The Time Gatherer (The Timegathering Series)
After spontaneously appearing at a rock concert in 1970, George learns that he has a rare gene that allows him to time travel, known as Time Gathering. Living in 2053, George’s time gathering soon leads to disastrous consequences as a woman he meets in 1147 takes an arrow meant for him. The people hunting George are Optimalists. They strive to create genetic perfection along with eradicating the time gathering gene. When George meets an artist from 1655 named Elisabetta, he falls in love. Learning she’s fated to die young, George will do whatever he can to save her while putting his life in increasing danger every time he travels back in time.

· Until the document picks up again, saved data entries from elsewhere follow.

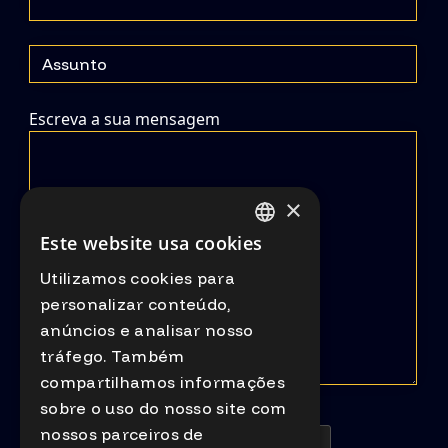
Escreva o assunto
Escreva a sua mensagem
×
Este website usa cookies
PORTUGUESE
Utilizamos cookies para
ENGLISH
personalizar conteúdo,
anúncios e analisar nosso
tráfego. Também
compartilhamos informações
sobre o uso do nosso site com
nossos parceiros de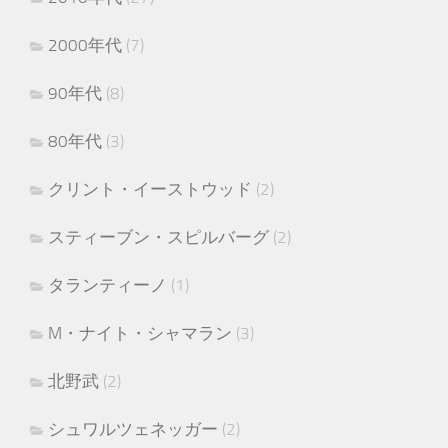
2000年代
(7)
90年代
(8)
80年代
(3)
クリント・イーストウッド
(2)
スティーブン・スピルバーグ
(2)
タランティーノ
(1)
M・ナイト・シャマラン
(3)
北野武
(2)
シュワルツェネッガー
(2)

After learning about his ability, George’s mentors teach him little and then encourage him to “live his life.” Despite an attempt on his life, knowledge about the organization behind it is turfed until he’s older, which feels odd. Additionally, George asks his mentor the same question multiple times, making scenes feel redundant. George continues to travel back in time, despite warnings against it, without consequence. This discredits his mentors’ warnings and greatly lessens the stakes of the novel. The rules to time gathering are few. How his genes allow him to travel back in time while changing his clothes to period-appropriate attire and allowing him to speak other languages isn’t explained. The middle portion slows as the central plot is pushed aside as George focuses on girls and graduations. There are editorial errors like incorrect words or incomplete sentences. Only when we explore Elisabetta’s studio in 1655 Bologna do things get interesting again and history takes a stronger role in the novel. Learning the techniques of painting through Elisabetta is quite intriguing. Dacus has a love of art that shines through these pages, which makes for a delightful second half.